= Beginning of Section =
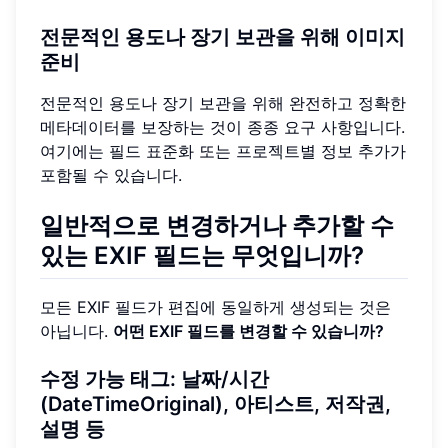
전문적인 용도나 장기 보관을 위해 이미지
준비
전문적인 용도나 장기 보관을 위해 완전하고 정확한
메타데이터를 보장하는 것이 종종 요구 사항입니다.
여기에는 필드 표준화 또는 프로젝트별 정보 추가가
포함될 수 있습니다.
일반적으로 변경하거나 추가할 수
있는 EXIF 필드는 무엇입니까?
모든 EXIF 필드가 편집에 동일하게 생성되는 것은
아닙니다.
어떤 EXIF 필드를 변경할 수 있습니까?
수정 가능 태그: 날짜/시간
(DateTimeOriginal), 아티스트, 저작권,
설명 등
= End of Section =
-- Work instruction --
Nothing but the lines from the first line of the data through the line with "수정 가능 태그: 날짜/시간" belongs in the answer, copied exactly and without pictures.

-- Solution below --
전문적인 용도나 장기 보관을 위해 이미지
준비
전문적인 용도나 장기 보관을 위해 완전하고 정확한
메타데이터를 보장하는 것이 종종 요구 사항입니다.
여기에는 필드 표준화 또는 프로젝트별 정보 추가가
포함될 수 있습니다.
일반적으로 변경하거나 추가할 수
있는 EXIF 필드는 무엇입니까?
모든 EXIF 필드가 편집에 동일하게 생성되는 것은
아닙니다.
어떤 EXIF 필드를 변경할 수 있습니까?
수정 가능 태그: 날짜/시간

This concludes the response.